Reshoring of our manufacturing to stabilize the supply chain and the increased requirements on production quality is driving rapid growth in automation. Tolerances are getting tighter, cost pressures are rising, and traceability requirements are making Machine Vision increasingly common in all manufacturing industries.
Some modern manufacturing processes just wouldn't be possible without Machine Vision or Deep Learning technology.
Machine Vision solutions are most effective when they are integrated strategically, for it needs to enhance the manufacturing process and must enable the team on the plant floor to be more effective.
Major hardware manufacturers prioritize selling hardware over complete solutions. Positioning and messaging amplify the simplicity, yet when deployed without specialist knowledge, the reality often fails to deliver on their promises.
The intricacies of machine vision are underestimated. Optical and lighting design have a major impact on the success of a project. In some cases, the same light placed in a position a few inches away can produce a very different image.
Poorly executed solutions degrade confidence among stakeholders, diminishing the perceived value and potential of machine vision.
A shift in industry norms where machine vision solutions are not merely sold as hardware but as comprehensive solutions. These would include proper training and guidance, ensuring a higher success rate when deployed.
Even if initially successful, many deployed vision solutions do not sustain their accuracy or reliability throughout the entire product life cycle.

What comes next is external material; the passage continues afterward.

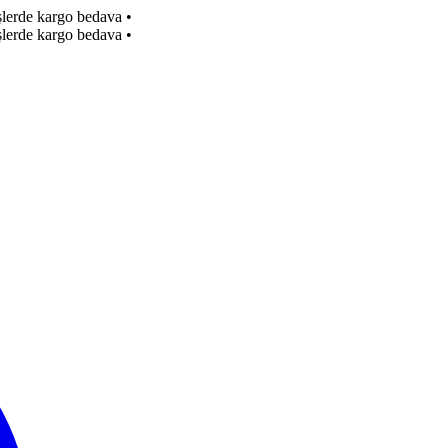
işlerde kargo bedava
•
işlerde kargo bedava
•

Factors such as external interferences (like light, vibration, or dust), wear and tear on fixtures, or even accidental bumps to cameras can change system parameters. Additionally, a lack of preventative maintenance can exacerbate these issues.
The decrease in performance leads to a rise in false positives, increasing inefficiency, and potential costs associated with secondary inspections or scrapping products.
Robust vision systems with a feature set that can adapt and validate after changes and a strong preventive maintenance protocol ensure longevity and reliability.
Whenever a new product is introduced, there's often a need for a Subject Matter Expert (SME) to modify or adapt the existing machine vision solution.
Time and effort were not put into the initial system design to handle multiple different product families, and it lacks a process to add additional SKUs to the system by Production or QA staff.
Delays in adapting to new products the vision system is bypassed, leading to a potential loss of containment and increased costs associated with bringing in an expert.
A more modular and adaptable machine vision system, designed with the foresight of future product additions, making transitions smoother and reducing the need for extensive expert interventions.
Quality Assurance (QA) teams, who are critical in ensuring product quality, often lack direct access to machine vision data.
Current systems don't always prioritize data accessibility for all stakeholders: system restrictions, data silos, or lack of integration between machine vision and other enterprise systems.
Without access to relevant data, QA cannot effectively understand reject reasons or bring awareness to optimizing upstream processes. Potentially leading to reduced product quality, missed non-conformities, and risks to consumer safety and brand reputation.
Transparent and accessible data solutions. QA teams would have a comprehensive archive of rejected and passed products (images and inspection results), allowing for better analysis, optimization, and overall product quality.
Machine Vision in manufacturing is increasing in maturity, but it still is a specialized discipline.
Poorly architected inspection systems lead to...
unpredictable long term reliability,
inspection data that is difficult to extract,
lack of documentation and substandard support.
This only makes the jobs for the team on the production floor that much more challenging.
Off-the-shelf machine vision packages are great for rapid prototyping, but a fully functional vision system needs to interact with the rest of the industrial environment. And commercial deep learning packages require a lot of time collecting images, organizing the data, feeding and tuning the deep learning network. A vision systems integrator's role is to drive the solution so that it interacts seamlessly and shorten the timeline to commission but, most importantly, guarantee the system is reliable and consistent.
The era of Industrial 4.0 is creating an environment where automation needs to capture the physical world and transform it into networked digital data; not only to drive efficiency, but also to provide information transparency. In an increasingly complex automation environment, today's Machine Vision solutions must also address intelligent support for Maintenance, Quality Assurance, and Process Engineers.
How does deep learning and machine vision solutions benefit manufacturing?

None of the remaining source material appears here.